SOME THINGS TO PONDER ABOUT AFTERLIFE

The following is taken from Hugh Nibley’s Book, Approaching Zion, beginning on page 409:

“Mountains and hills, great rivers and small streams, surely impart variety and beauty to the scene… Some students have complained that having to live on a Urim and Thummim, a sea of glass, no less, must be infinitely boring. How wrong they are! The face of the Urim and Thummim is no featureless flatland; rather, as Abraham found out, it can give you more dimensions than you can even imagine.

It is true, you have to exercise your mind in that environment, but where would you not wish to do that? If you want scented breezes over purple seas, the Urim and Thummim will gladly oblige; if it’s towering mountains you want, you can have them, too. Whatever it is you yearn to experience, that marvelous instrument can put you into the picture, if you only know how to operate it. This is not entirely (lacking in serious intent); after all, we have already anticipated the miracle in the device to which almost all Americans resort daily and nightly in order to retreat into other worlds, (the TV set).

So what (else) will we do (in the) forever? The movie studio imagines something like an eternal family reunion held in the city park with everybody sitting or standing around in old-fashioned nightgowns in an exchange of insipid smiles and small talk. After twenty minutes of that, anyone would settle for inferno.

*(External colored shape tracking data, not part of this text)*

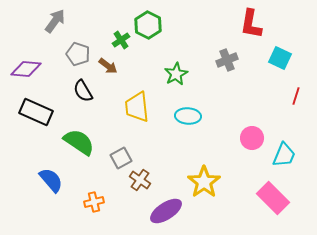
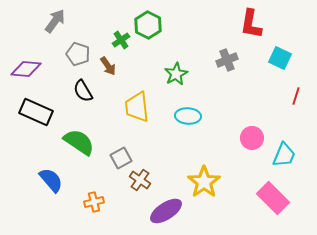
brown arrow: rotated 18 degrees clockwise
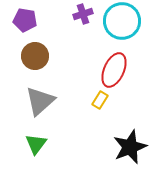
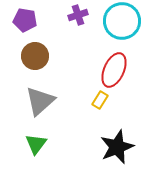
purple cross: moved 5 px left, 1 px down
black star: moved 13 px left
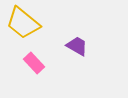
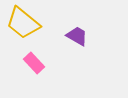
purple trapezoid: moved 10 px up
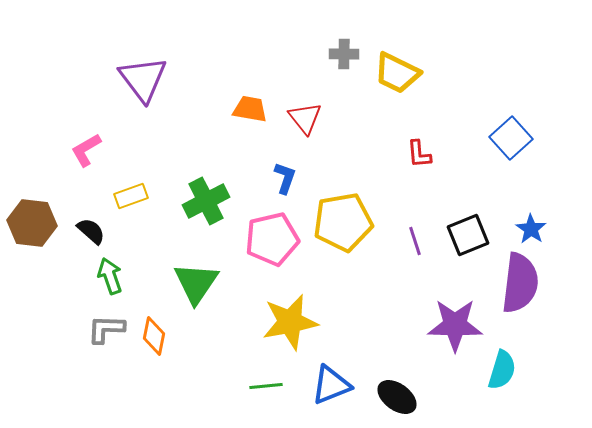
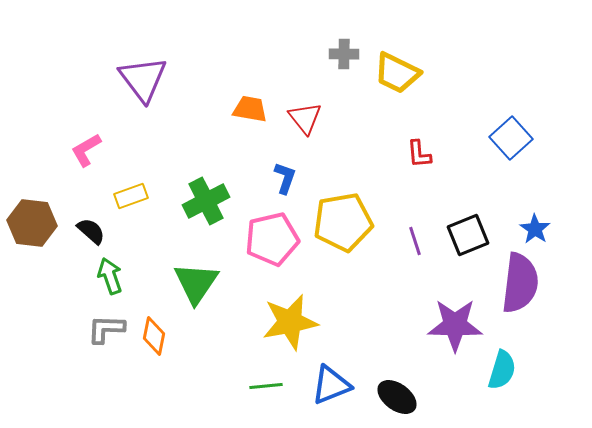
blue star: moved 4 px right
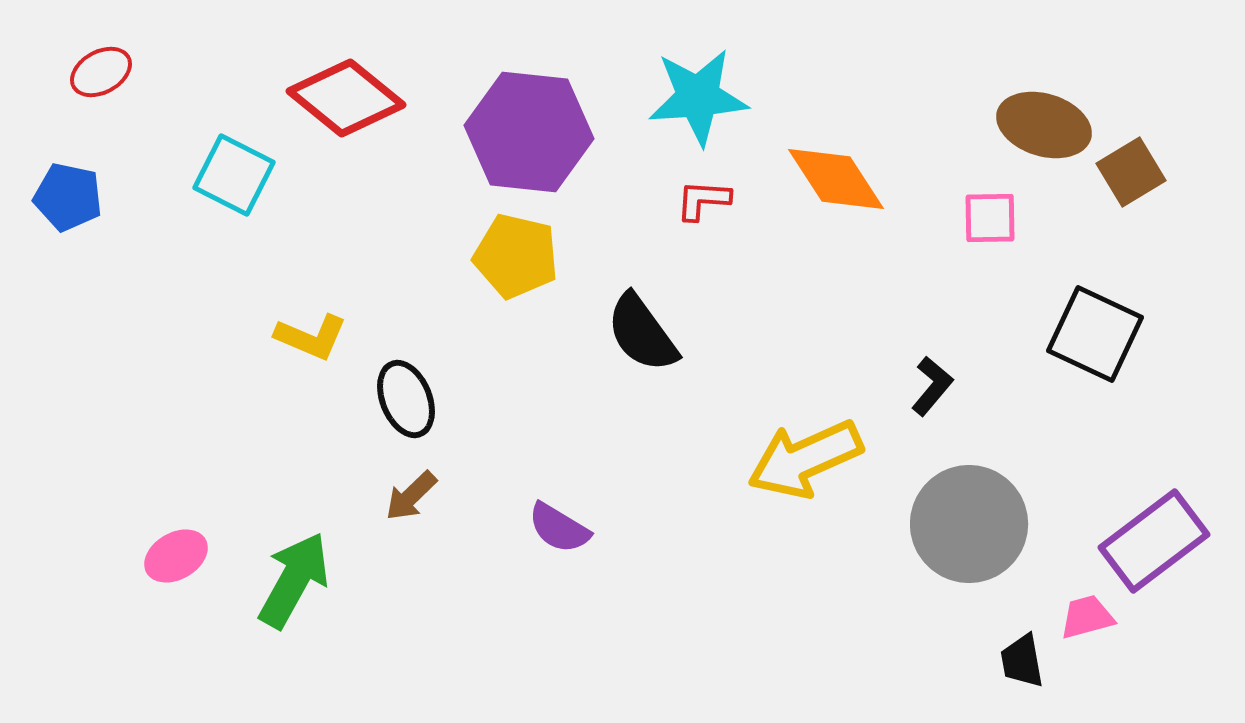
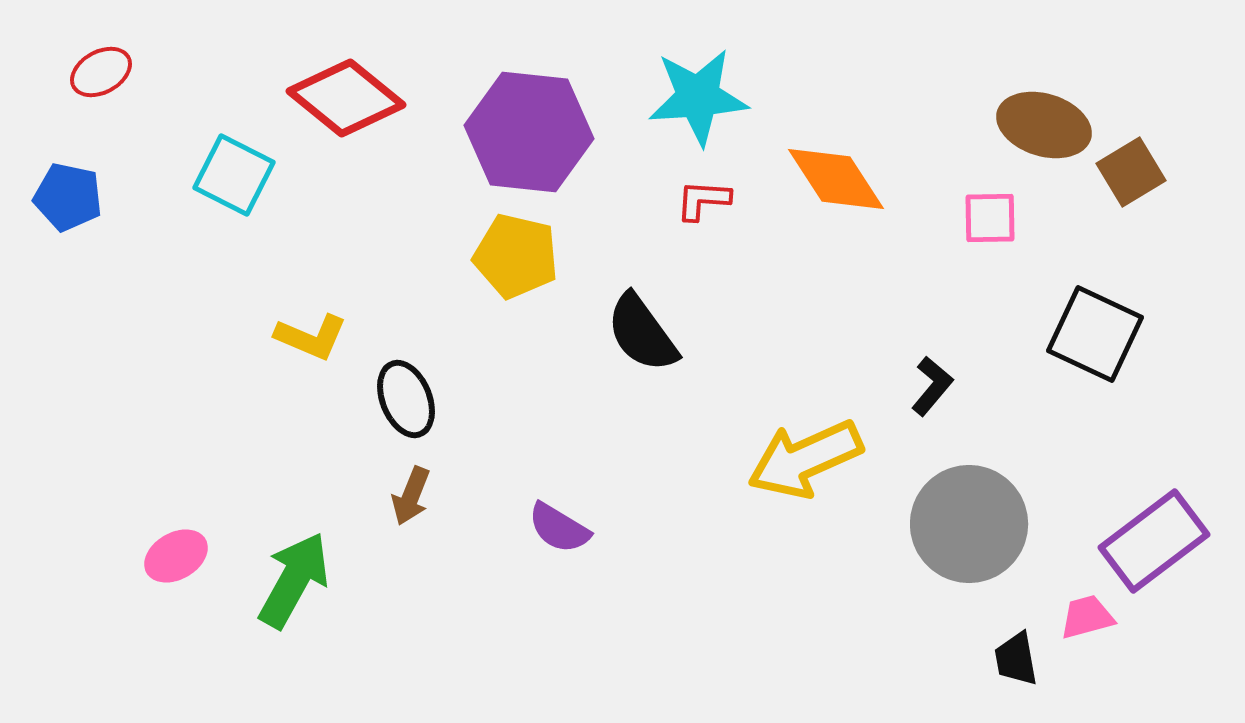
brown arrow: rotated 24 degrees counterclockwise
black trapezoid: moved 6 px left, 2 px up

If the question of what we will be doing in eternity stumps us, it should. That’s the whole point: if we knew the answer we’d have little enough to look forward to. The only way to know what fun lies ahead on the other side is to experience it, because as (the Apostle) Paul tells us, as long as we are here we can’t even begin to imagine what any of it is like: ‘Eye hath not seen, nor ear heard, neither have entered into the heart of man…’ (1 Corinthians 2:9). No use trying to figure it out; you will just have to wait and see. And the gospel invites us to move toward the unknown."